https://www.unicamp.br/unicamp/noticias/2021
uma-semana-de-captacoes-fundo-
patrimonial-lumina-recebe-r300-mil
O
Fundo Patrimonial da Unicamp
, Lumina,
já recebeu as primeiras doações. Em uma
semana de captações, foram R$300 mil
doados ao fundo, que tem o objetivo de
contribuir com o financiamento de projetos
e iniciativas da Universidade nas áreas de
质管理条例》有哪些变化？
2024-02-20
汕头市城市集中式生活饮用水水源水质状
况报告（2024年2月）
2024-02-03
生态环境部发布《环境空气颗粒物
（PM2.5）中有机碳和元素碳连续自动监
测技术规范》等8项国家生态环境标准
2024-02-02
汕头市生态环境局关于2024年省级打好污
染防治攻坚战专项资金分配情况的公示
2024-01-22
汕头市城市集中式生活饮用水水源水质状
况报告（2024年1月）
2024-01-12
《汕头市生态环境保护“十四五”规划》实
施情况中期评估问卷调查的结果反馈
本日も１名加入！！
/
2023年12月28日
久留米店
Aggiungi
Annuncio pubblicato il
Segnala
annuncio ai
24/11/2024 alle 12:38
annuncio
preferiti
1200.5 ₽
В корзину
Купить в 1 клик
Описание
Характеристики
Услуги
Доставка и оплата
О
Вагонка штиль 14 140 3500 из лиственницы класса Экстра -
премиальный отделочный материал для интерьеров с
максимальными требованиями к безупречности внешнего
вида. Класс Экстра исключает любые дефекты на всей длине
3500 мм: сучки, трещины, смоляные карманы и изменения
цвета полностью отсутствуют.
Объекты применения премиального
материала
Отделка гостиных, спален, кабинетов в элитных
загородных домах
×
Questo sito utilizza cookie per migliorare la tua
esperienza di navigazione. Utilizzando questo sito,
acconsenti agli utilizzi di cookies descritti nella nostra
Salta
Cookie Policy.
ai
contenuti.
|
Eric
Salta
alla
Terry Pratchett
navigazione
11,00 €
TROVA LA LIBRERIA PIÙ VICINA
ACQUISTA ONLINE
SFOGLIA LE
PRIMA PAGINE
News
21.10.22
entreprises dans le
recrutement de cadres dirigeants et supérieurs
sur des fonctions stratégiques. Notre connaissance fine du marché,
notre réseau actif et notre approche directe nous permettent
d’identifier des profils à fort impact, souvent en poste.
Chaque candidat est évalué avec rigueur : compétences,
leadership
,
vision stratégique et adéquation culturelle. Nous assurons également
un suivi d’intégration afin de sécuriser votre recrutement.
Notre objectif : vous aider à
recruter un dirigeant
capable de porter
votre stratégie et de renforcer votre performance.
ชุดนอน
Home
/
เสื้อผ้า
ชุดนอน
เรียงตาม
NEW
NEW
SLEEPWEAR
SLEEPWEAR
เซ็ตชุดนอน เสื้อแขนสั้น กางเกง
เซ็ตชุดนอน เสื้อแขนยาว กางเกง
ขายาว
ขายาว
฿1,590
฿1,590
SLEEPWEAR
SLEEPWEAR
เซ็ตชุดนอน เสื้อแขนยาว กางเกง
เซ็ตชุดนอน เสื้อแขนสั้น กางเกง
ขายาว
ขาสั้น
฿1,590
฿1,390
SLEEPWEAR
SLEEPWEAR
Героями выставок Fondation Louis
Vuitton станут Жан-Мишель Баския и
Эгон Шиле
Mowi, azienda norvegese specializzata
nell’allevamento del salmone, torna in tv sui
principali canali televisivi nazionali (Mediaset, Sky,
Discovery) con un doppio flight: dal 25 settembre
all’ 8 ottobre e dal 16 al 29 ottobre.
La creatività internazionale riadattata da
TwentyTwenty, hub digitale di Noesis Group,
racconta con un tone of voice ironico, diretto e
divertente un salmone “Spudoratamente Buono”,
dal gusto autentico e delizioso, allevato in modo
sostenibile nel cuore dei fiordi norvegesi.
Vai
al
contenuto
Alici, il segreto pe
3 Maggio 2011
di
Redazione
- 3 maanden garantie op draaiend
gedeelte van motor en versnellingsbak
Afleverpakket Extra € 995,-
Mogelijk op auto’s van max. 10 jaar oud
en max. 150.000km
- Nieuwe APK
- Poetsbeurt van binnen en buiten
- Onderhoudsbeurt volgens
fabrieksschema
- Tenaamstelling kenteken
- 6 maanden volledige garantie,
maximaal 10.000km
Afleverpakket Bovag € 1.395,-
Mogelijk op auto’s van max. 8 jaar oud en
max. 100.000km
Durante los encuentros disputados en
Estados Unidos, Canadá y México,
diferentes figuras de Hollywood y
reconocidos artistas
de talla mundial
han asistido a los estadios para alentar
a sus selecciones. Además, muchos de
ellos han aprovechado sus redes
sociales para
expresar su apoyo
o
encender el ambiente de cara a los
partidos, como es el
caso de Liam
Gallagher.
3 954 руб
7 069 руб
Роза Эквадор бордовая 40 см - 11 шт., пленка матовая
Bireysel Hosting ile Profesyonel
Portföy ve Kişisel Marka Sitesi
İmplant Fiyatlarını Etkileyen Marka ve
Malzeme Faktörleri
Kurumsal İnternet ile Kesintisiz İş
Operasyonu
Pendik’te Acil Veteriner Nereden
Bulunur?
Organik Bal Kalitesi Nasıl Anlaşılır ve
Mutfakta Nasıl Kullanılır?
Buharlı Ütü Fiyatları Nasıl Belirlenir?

━━━━━━━━━━━━━━━━━━━━

Output the entire listing above without leaving out or altering anything.

## Your response
https://www.unicamp.br/unicamp/noticias/2021
uma-semana-de-captacoes-fundo-
patrimonial-lumina-recebe-r300-mil
O
Fundo Patrimonial da Unicamp
, Lumina,
já recebeu as primeiras doações. Em uma
semana de captações, foram R$300 mil
doados ao fundo, que tem o objetivo de
contribuir com o financiamento de projetos
e iniciativas da Universidade nas áreas de
质管理条例》有哪些变化？
2024-02-20
汕头市城市集中式生活饮用水水源水质状
况报告（2024年2月）
2024-02-03
生态环境部发布《环境空气颗粒物
（PM2.5）中有机碳和元素碳连续自动监
测技术规范》等8项国家生态环境标准
2024-02-02
汕头市生态环境局关于2024年省级打好污
染防治攻坚战专项资金分配情况的公示
2024-01-22
汕头市城市集中式生活饮用水水源水质状
况报告（2024年1月）
2024-01-12
《汕头市生态环境保护“十四五”规划》实
施情况中期评估问卷调查的结果反馈
本日も１名加入！！
/
2023年12月28日
久留米店
Aggiungi
Annuncio pubblicato il
Segnala
annuncio ai
24/11/2024 alle 12:38
annuncio
preferiti
1200.5 ₽
В корзину
Купить в 1 клик
Описание
Характеристики
Услуги
Доставка и оплата
О
Вагонка штиль 14 140 3500 из лиственницы класса Экстра -
премиальный отделочный материал для интерьеров с
максимальными требованиями к безупречности внешнего
вида. Класс Экстра исключает любые дефекты на всей длине
3500 мм: сучки, трещины, смоляные карманы и изменения
цвета полностью отсутствуют.
Объекты применения премиального
материала
Отделка гостиных, спален, кабинетов в элитных
загородных домах
×
Questo sito utilizza cookie per migliorare la tua
esperienza di navigazione. Utilizzando questo sito,
acconsenti agli utilizzi di cookies descritti nella nostra
Salta
Cookie Policy.
ai
contenuti.
|
Eric
Salta
alla
Terry Pratchett
navigazione
11,00 €
TROVA LA LIBRERIA PIÙ VICINA
ACQUISTA ONLINE
SFOGLIA LE
PRIMA PAGINE
News
21.10.22
entreprises dans le
recrutement de cadres dirigeants et supérieurs
sur des fonctions stratégiques. Notre connaissance fine du marché,
notre réseau actif et notre approche directe nous permettent
d’identifier des profils à fort impact, souvent en poste.
Chaque candidat est évalué avec rigueur : compétences,
leadership
,
vision stratégique et adéquation culturelle. Nous assurons également
un suivi d’intégration afin de sécuriser votre recrutement.
Notre objectif : vous aider à
recruter un dirigeant
capable de porter
votre stratégie et de renforcer votre performance.
ชุดนอน
Home
/
เสื้อผ้า
ชุดนอน
เรียงตาม
NEW
NEW
SLEEPWEAR
SLEEPWEAR
เซ็ตชุดนอน เสื้อแขนสั้น กางเกง
เซ็ตชุดนอน เสื้อแขนยาว กางเกง
ขายาว
ขายาว
฿1,590
฿1,590
SLEEPWEAR
SLEEPWEAR
เซ็ตชุดนอน เสื้อแขนยาว กางเกง
เซ็ตชุดนอน เสื้อแขนสั้น กางเกง
ขายาว
ขาสั้น
฿1,590
฿1,390
SLEEPWEAR
SLEEPWEAR
Героями выставок Fondation Louis
Vuitton станут Жан-Мишель Баския и
Эгон Шиле
Mowi, azienda norvegese specializzata
nell’allevamento del salmone, torna in tv sui
principali canali televisivi nazionali (Mediaset, Sky,
Discovery) con un doppio flight: dal 25 settembre
all’ 8 ottobre e dal 16 al 29 ottobre.
La creatività internazionale riadattata da
TwentyTwenty, hub digitale di Noesis Group,
racconta con un tone of voice ironico, diretto e
divertente un salmone “Spudoratamente Buono”,
dal gusto autentico e delizioso, allevato in modo
sostenibile nel cuore dei fiordi norvegesi.
Vai
al
contenuto
Alici, il segreto pe
3 Maggio 2011
di
Redazione
- 3 maanden garantie op draaiend
gedeelte van motor en versnellingsbak
Afleverpakket Extra € 995,-
Mogelijk op auto’s van max. 10 jaar oud
en max. 150.000km
- Nieuwe APK
- Poetsbeurt van binnen en buiten
- Onderhoudsbeurt volgens
fabrieksschema
- Tenaamstelling kenteken
- 6 maanden volledige garantie,
maximaal 10.000km
Afleverpakket Bovag € 1.395,-
Mogelijk op auto’s van max. 8 jaar oud en
max. 100.000km
Durante los encuentros disputados en
Estados Unidos, Canadá y México,
diferentes figuras de Hollywood y
reconocidos artistas
de talla mundial
han asistido a los estadios para alentar
a sus selecciones. Además, muchos de
ellos han aprovechado sus redes
sociales para
expresar su apoyo
o
encender el ambiente de cara a los
partidos, como es el
caso de Liam
Gallagher.
3 954 руб
7 069 руб
Роза Эквадор бордовая 40 см - 11 шт., пленка матовая
Bireysel Hosting ile Profesyonel
Portföy ve Kişisel Marka Sitesi
İmplant Fiyatlarını Etkileyen Marka ve
Malzeme Faktörleri
Kurumsal İnternet ile Kesintisiz İş
Operasyonu
Pendik’te Acil Veteriner Nereden
Bulunur?
Organik Bal Kalitesi Nasıl Anlaşılır ve
Mutfakta Nasıl Kullanılır?
Buharlı Ütü Fiyatları Nasıl Belirlenir?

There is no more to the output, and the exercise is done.